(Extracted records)
——————————
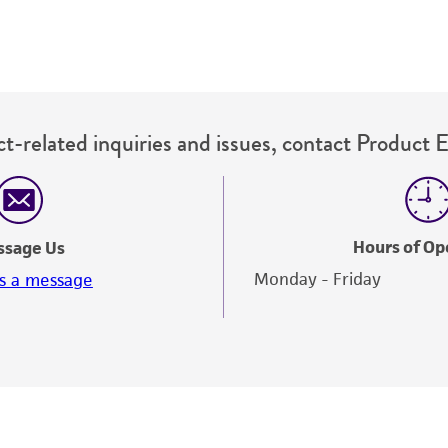
t-related inquiries and issues, contact Product 
Hours of Op
ssage Us
Monday - Friday
s a message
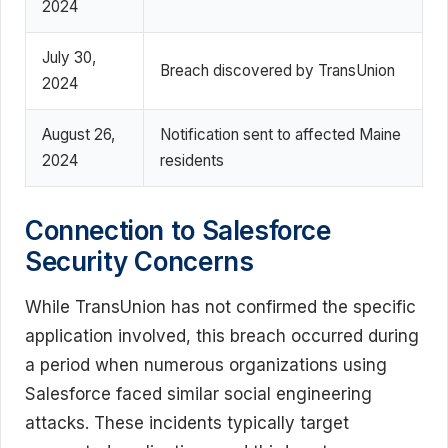
2024
July 30,
Breach discovered by TransUnion
2024
August 26,
Notification sent to affected Maine
2024
residents
Connection to Salesforce
Security Concerns
While TransUnion has not confirmed the specific
application involved, this breach occurred during
a period when numerous organizations using
Salesforce faced similar social engineering
attacks. These incidents typically target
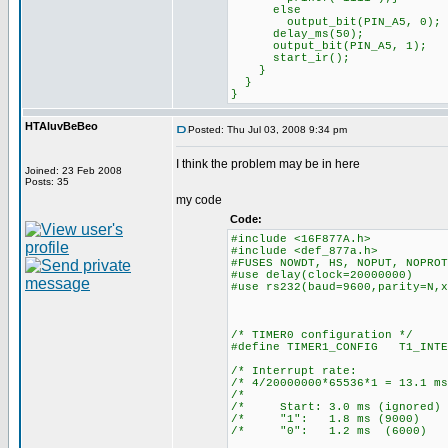
else
output_bit(PIN_A5, 0);
delay_ms(50);
output_bit(PIN_A5, 1);
start_ir();
}
}
}
HTAluvBeBeo
Posted: Thu Jul 03, 2008 9:34 pm
I think the problem may be in here
Joined: 23 Feb 2008
Posts: 35
my code
Code:
#include <16F877A.h>
#include <def_877a.h>
#FUSES NOWDT, HS, NOPUT, NOPROT
#use delay(clock=20000000)
#use rs232(baud=9600,parity=N,x
/* TIMER0 configuration */
#define TIMER1_CONFIG T1_INTE
/* Interrupt ra
/* 4/20000000*65536*1 = 13
/* 
/* Start: 3.0 ms (ign
/* "1": 1.8 ms (90
/* "0": 1.2 ms (60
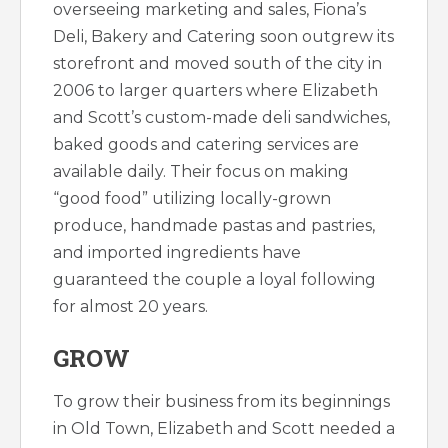
overseeing marketing and sales, Fiona’s
Deli, Bakery and Catering soon outgrew its
storefront and moved south of the city in
2006 to larger quarters where Elizabeth
and Scott’s custom-made deli sandwiches,
baked goods and catering services are
available daily. Their focus on making
“good food” utilizing locally-grown
produce, handmade pastas and pastries,
and imported ingredients have
guaranteed the couple a loyal following
for almost 20 years.
GROW
To grow their business from its beginnings
in Old Town, Elizabeth and Scott needed a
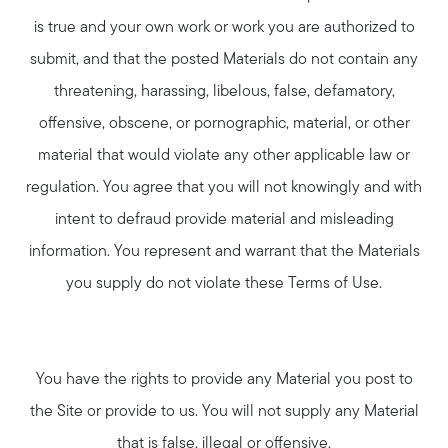
Join Real
is true and your own work or work you are authorized to
submit, and that the posted Materials do not contain any
threatening, harassing, libelous, false, defamatory,
offensive, obscene, or pornographic, material, or other
material that would violate any other applicable law or
regulation. You agree that you will not knowingly and with
intent to defraud provide material and misleading
information. You represent and warrant that the Materials
you supply do not violate these Terms of Use.
You have the rights to provide any Material you post to
the Site or provide to us. You will not supply any Material
that is false, illegal or offensive.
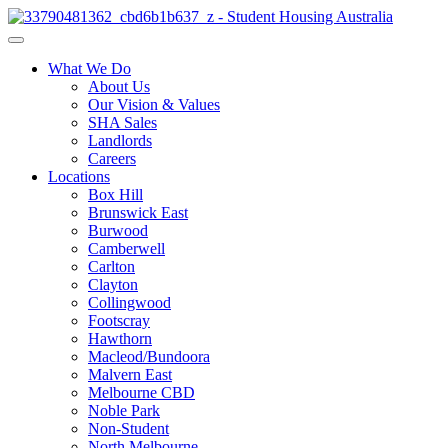
What We Do
About Us
Our Vision & Values
SHA Sales
Landlords
Careers
Locations
Box Hill
Brunswick East
Burwood
Camberwell
Carlton
Clayton
Collingwood
Footscray
Hawthorn
Macleod/Bundoora
Malvern East
Melbourne CBD
Noble Park
Non-Student
North Melbourne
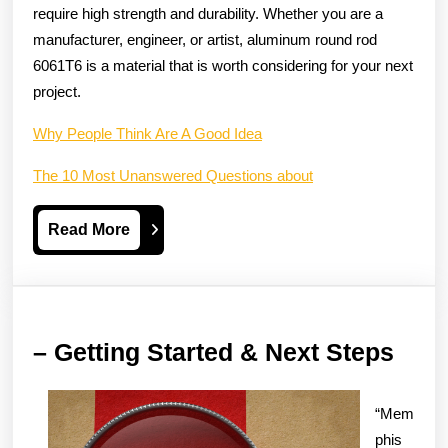
require high strength and durability. Whether you are a
manufacturer, engineer, or artist, aluminum round rod
6061T6 is a material that is worth considering for your next
project.
Why People Think Are A Good Idea
The 10 Most Unanswered Questions about
Read
Read More
More
–
– Getting Started & Next Steps
Gett
Star
“Mem
&
phis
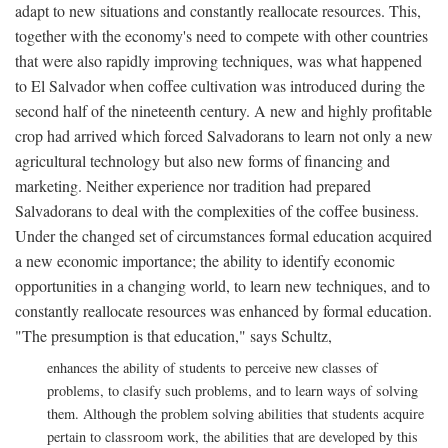
adapt to new situations and constantly reallocate resources. This,
together with the economy's need to compete with other countries
that were also rapidly improving techniques, was what happened
to El Salvador when coffee cultivation was introduced during the
second half of the nineteenth century. A new and highly profitable
crop had arrived which forced Salvadorans to learn not only a new
agricultural technology but also new forms of financing and
marketing. Neither experience nor tradition had prepared
Salvadorans to deal with the complexities of the coffee business.
Under the changed set of circumstances formal education acquired
a new economic importance; the ability to identify economic
opportunities in a changing world, to learn new techniques, and to
constantly reallocate resources was enhanced by formal education.
"The presumption is that education," says Schultz,
enhances the ability of students to perceive new classes of
problems, to clasify such problems, and to learn ways of solving
them. Although the problem solving abilities that students acquire
pertain to classroom work, the abilities that are developed by this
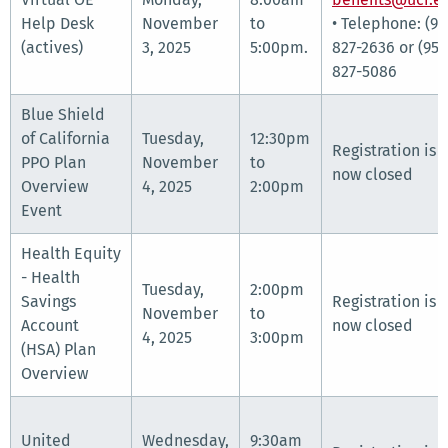
Help Desk
November
to
• Telephone: (95
(actives)
3, 2025
5:00pm.
827-2636 or (951
827-5086
Blue Shield
of California
Tuesday,
12:30pm
Registration is
PPO Plan
November
to
now closed
Overview
4, 2025
2:00pm
Event
Health Equity
- Health
Tuesday,
2:00pm
Savings
Registration is
November
to
Account
now closed
4, 2025
3:00pm
(HSA) Plan
Overview
United
Wednesday,
9:30am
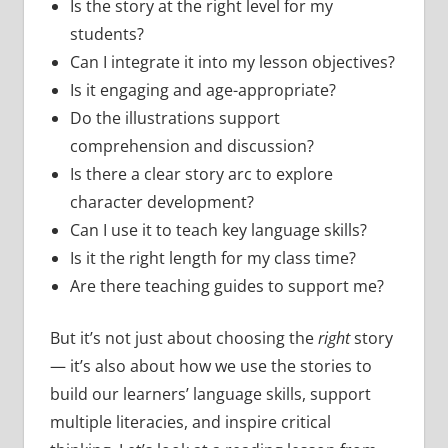
Is the story at the right level for my
students?
Can I integrate it into my lesson objectives?
Is it engaging and age-appropriate?
Do the illustrations support
comprehension and discussion?
Is there a clear story arc to explore
character development?
Can I use it to teach key language skills?
Is it the right length for my class time?
Are there teaching guides to support me?
But it’s not just about choosing the
right
story
— it’s also about how we use the stories to
build our learners’ language skills, support
multiple literacies, and inspire critical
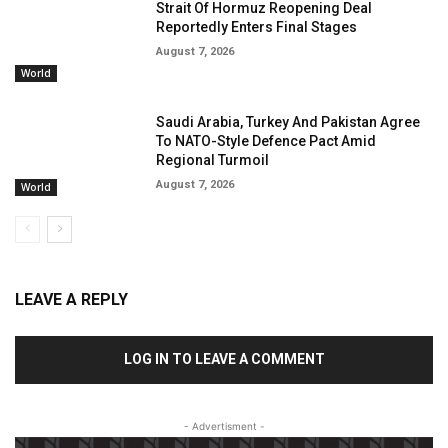
Strait Of Hormuz Reopening Deal
Reportedly Enters Final Stages
August 7, 2026
World
Saudi Arabia, Turkey And Pakistan Agree
To NATO-Style Defence Pact Amid
Regional Turmoil
August 7, 2026
World
LEAVE A REPLY
LOG IN TO LEAVE A COMMENT
- Advertisment -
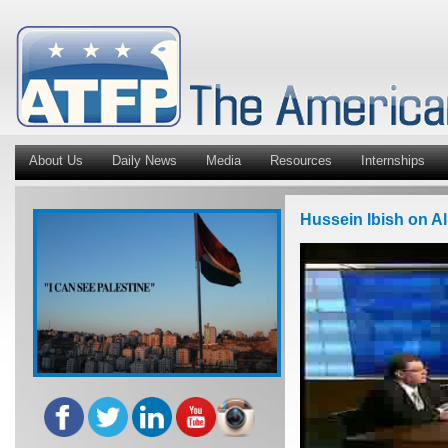
About Us
Daily News
Media
Resources
Internships
Hussein Ibish on Al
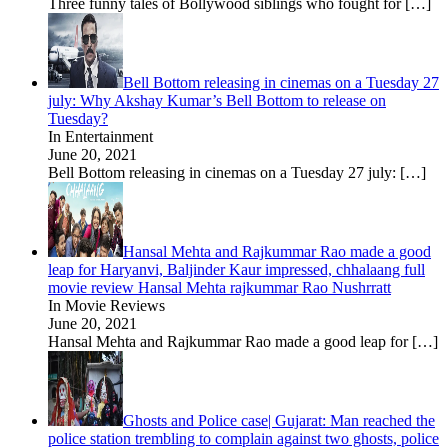
Three funny tales of Bollywood siblings who fought for
[…]
Bell Bottom releasing in cinemas on a Tuesday 27
july: Why Akshay Kumar’s Bell Bottom to release on
Tuesday?
In Entertainment
June 20, 2021
Bell Bottom releasing in cinemas on a Tuesday 27 july:
[…]
Hansal Mehta and Rajkummar Rao made a good
leap for Haryanvi, Baljinder Kaur impressed, chhalaang full
movie review Hansal Mehta rajkummar Rao Nushrratt
In Movie Reviews
June 20, 2021
Hansal Mehta and Rajkummar Rao made a good leap for
[…]
Ghosts and Police case| Gujarat: Man reached the
police station trembling to complain against two ghosts, police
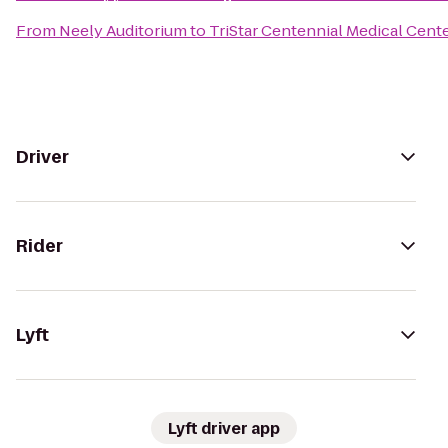
From
Neely Auditorium
to
TriStar Centennial Medical Cent
Driver
Rider
Lyft
Lyft driver app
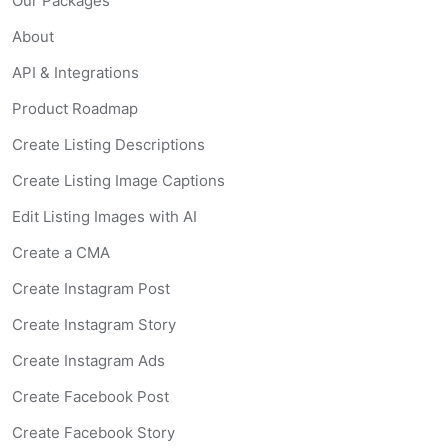
Our Packages
About
API & Integrations
Product Roadmap
Create Listing Descriptions
Create Listing Image Captions
Edit Listing Images with AI
Create a CMA
Create Instagram Post
Create Instagram Story
Create Instagram Ads
Create Facebook Post
Create Facebook Story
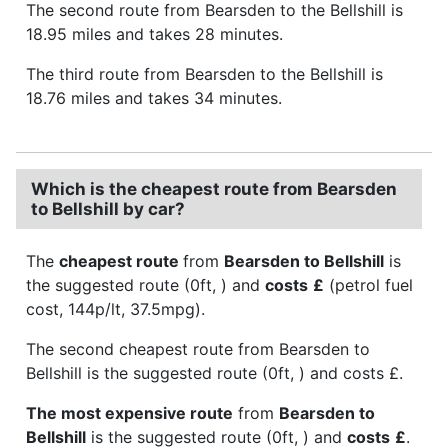
The second route from Bearsden to the Bellshill is
18.95 miles and takes 28 minutes.
The third route from Bearsden to the Bellshill is
18.76 miles and takes 34 minutes.
Which is the cheapest route from Bearsden
to Bellshill by car?
The
cheapest route
from
Bearsden to Bellshill
is
the suggested route (0ft, ) and
costs
£
(petrol fuel
cost, 144p/lt, 37.5mpg).
The second cheapest route from Bearsden to
Bellshill is the suggested route (0ft, ) and costs £.
The most expensive route
from
Bearsden to
Bellshill
is the suggested route (0ft, ) and
costs
£
.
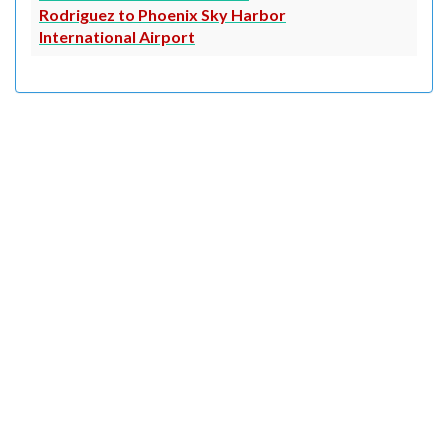
Rodriguez to Phoenix Sky Harbor
International Airport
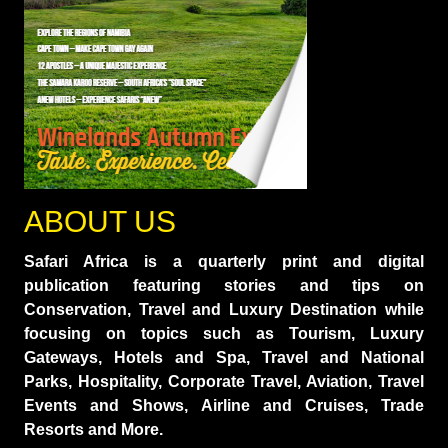
ABOUT US
Safari Africa is a quarterly print and digital
publication featuring stories and tips on
Conservation, Travel and Luxury Destination while
focusing on topics such as Tourism, Luxury
Gateways, Hotels and Spa, Travel and National
Parks, Hospitality, Corporate Travel, Aviation, Travel
Events and Shows, Airline and Cruises, Trade
Resorts and More.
——————————
■ **EXERCISE**:
Print again, exactly, the lines of the records above from the first line through the line with "delay_ms(50);". No pictures.

■ **SOLUTION BELOW**:
t-related inquiries and issues, contact Product 
Hours of Op
ssage Us
Monday - Friday
s a message
2024
July 30,
Breach discovered by TransUnion
2024
August 26,
Notification sent to affected Maine
2024
residents
Connection to Salesforce
Security Concerns
While TransUnion has not confirmed the specific
application involved, this breach occurred during
a period when numerous organizations using
Salesforce faced similar social engineering
attacks. These incidents typically target
else
output_bit(PIN_A5, 0);
delay_ms(50);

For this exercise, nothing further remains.